La spending review riduce i compensi a Equitalia e marca stretti gli enti locali

12 Luglio 2012 in Speciali

Il secondo decreto legge del governo sulla spending review ora in discussione (N. 95/2012 – da non confondere con il precedente decreto 52 convertito nella legge 94/2012, pubblicati entrambi nella GU 156 DEL 6 luglio), ora in discussione al Senato,  contiene novità importanti anche dal punto di vista fiscale. In particolare, per una volta, un risparmio per i contribuenti sul fronte dei rapporti con Equitalia cioè nelle cartelle di pagamento.

Dal 1 gennaio 2013 infatti l’aggio per Equitalia e per tutti gli agenti di riscossione attivi in particolari zone del Paese, si ridurrà di un punto passando dal 9 all’8 % della somma in riscossione. E’ previsto addirittura un ulteriore calo dei compensi fino ad un aggio del 4% . La decisione sull’ulteriore calo è legato ai risparmi che si conseguiranno con la riorganizzazione della spesa attualmente in corso.

Sarà un decreto del MEF a pronunciarsi su questo e sul rimborso delle spese fisse di gestione dell’ente entro il 30 novembre 2012. Questa procedura di revisione del compensi per gli agenti della riscossione era già iniziata con la Manovra Monti che aveva fissato il 31.12.2012 come termine per le modifiche in questo settore , ma pare che il Governo stia accelerando i tempi.

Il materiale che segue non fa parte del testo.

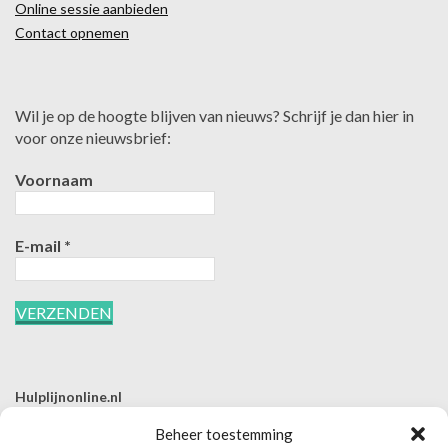
Online sessie aanbieden
Contact opnemen
Wil je op de hoogte blijven van nieuws? Schrijf je dan hier in
voor onze nieuwsbrief:
Voornaam
E-mail
*
Hulplijnonline.nl
T | 085-0657494
Beheer toestemming
E | info@hulplijnonline.nl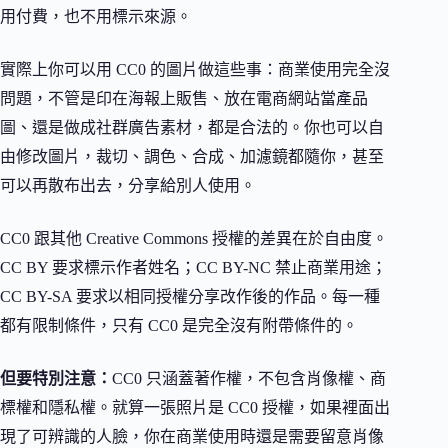
用付費，也不用標示來源。
實際上你可以用 CC0 的圖片做這些事：商業使用完全沒
問題，不管是印在海報上販售、放在電商網站當產品
圖、還是做成社群廣告素材，都是合法的。你也可以自
由修改圖片，裁切、調色、合成、加濾鏡都隨你，甚至
可以再散布出去，分享給別人使用。
CC0 跟其他 Creative Commons 授權的差異在於自由度。
CC BY 要求標示作者姓名；CC BY-NC 禁止商業用途；
CC BY-SA 要求以相同授權分享改作後的作品。每一種
都有限制條件，只有 CC0 是完全沒有附帶條件的。
但要特別注意：
CC0 只涵蓋著作權，不包含肖像權、商
標權和隱私權。就算一張照片是 CC0 授權，如果裡面出
現了可辨識的人臉，你在商業使用時還是需要留意肖像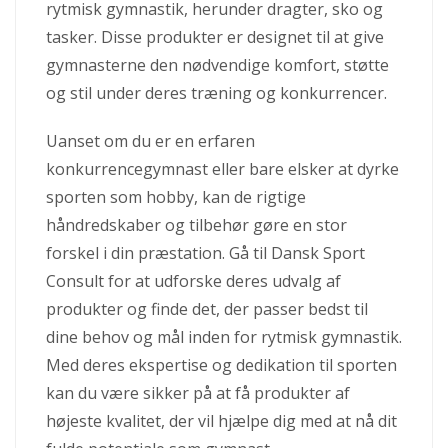
rytmisk gymnastik, herunder dragter, sko og
tasker. Disse produkter er designet til at give
gymnasterne den nødvendige komfort, støtte
og stil under deres træning og konkurrencer.
Uanset om du er en erfaren
konkurrencegymnast eller bare elsker at dyrke
sporten som hobby, kan de rigtige
håndredskaber og tilbehør gøre en stor
forskel i din præstation. Gå til Dansk Sport
Consult for at udforske deres udvalg af
produkter og finde det, der passer bedst til
dine behov og mål inden for rytmisk gymnastik.
Med deres ekspertise og dedikation til sporten
kan du være sikker på at få produkter af
højeste kvalitet, der vil hjælpe dig med at nå dit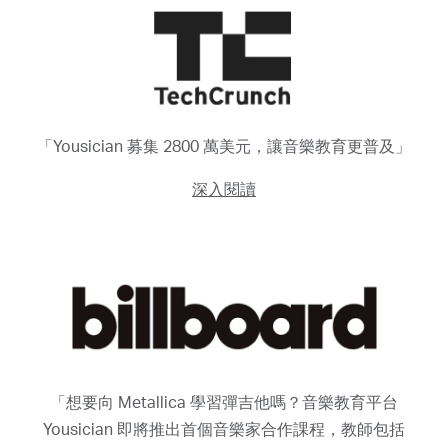
「Yousician 募集 2800 萬美元，讓音樂教育更普及」
深入閱讀
「想要向 Metallica 學習彈吉他嗎？音樂教育平台
Yousician 即將推出首個音樂家合作課程，教師包括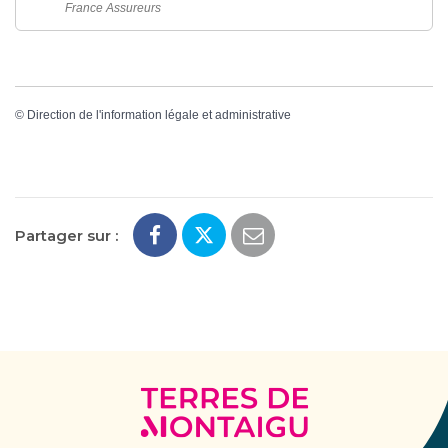
France Assureurs
©
Direction de l'information légale et administrative
Partager sur :
Terres
de
Montaigu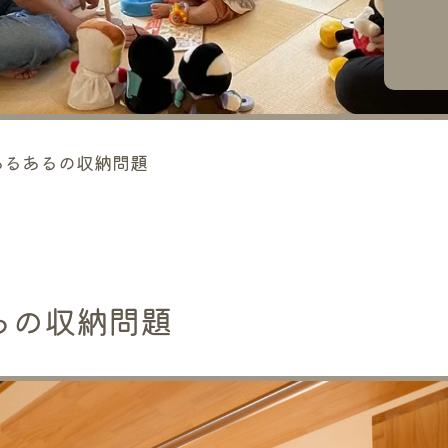
あるあるの収納問題
るの収納問題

Le principali misure fiscali della spending review

Nella bozza di decreto è presente anche il differimento dell’aumento aumento dell’IVA al 23 % inizialmente dalla manovra Monti, previsto per il 1 ottobre 2012. Possibile l’aumento di uno  e non due punti dal 1° luglio 2013. Sarà la legge di stabilità 2013 nel prossimo autunno riorganizzando le tax expenditures (ossia detrazioni e agevolazioni) che farà il punto sul fabbisogno effettivo per il nuovo anno.
Altre misure fiscali contenute in questo secondo capitolo della spending review che riguardano il la gestione del Fisco sono:
• Proroga del 5 per mille alle organizzazioni con finalità sociali anche per il 2012 con le regole del DPCM 23.4.20212. Il tetto di finanziamento è fissato in 400 milioni di euro.
• Rinuncia ai crediti erariali minori sugli immobili dello Stato (comprensivi degli interessi ma non per violazioni ripetute) . Si tratta di somme dovute a qualsiasi titolo.e si applica già dal 1 luglio 2012
• Riduzione dei compensi erogati dallo Stato ai centri di assistenza fiscale (CAF) per l’elaborazione delle dichiarazioni dei redditi( da 14 a 13 euro ciascuna e da 26 a 24 € per quelle congiunte)
• L’imposta di registro sugli immobili è estesa alla concessione di immobili di proprietà dello Stato

Il controllo sulla gestione degli enti locali

La spending review  si concentra anche in particolar modo sulla psesa degli enti locali e introduce controlli più severi, ad esempio :

  •  Gli importi dovuti alle imprese da enti locali e utilizzati in compensazione se non corrisposti all’agente della riscossione entro 60 giorni verranno automaticamente decurtati dal trasferimento dallo Stato all’ente stesso.
  • nei rendiconti degli esercizi  2012 sarà obbligatorio allegare una nota certificata dai revisori  sui rapporti finanziari tra enti locali e società partecipate
  • si introducono modalità più rigide della redazione dei bilanci,  in particolare quelli di previsione
  • i Comuni non potranno più costituire società o partecipare in società che effettuano solo servizi solo a quell’ente
  • i contratti per l’acquisizione di beni o servizi non stipulati attraverso la CONSIP  (il consorzio che si occupa di acquisti convenzionati perr gli enti pubblici e assicura  costi controllati ) sono nulli e costituiranno addirittura illecito disciplinare  per i responsabili amministrativi.   

Si auspica che  l’introduzione di queste misure di razionalizzazione della spesa si traducano effettivamente in maggiore efficenza e minori disservizi verso i cittadini.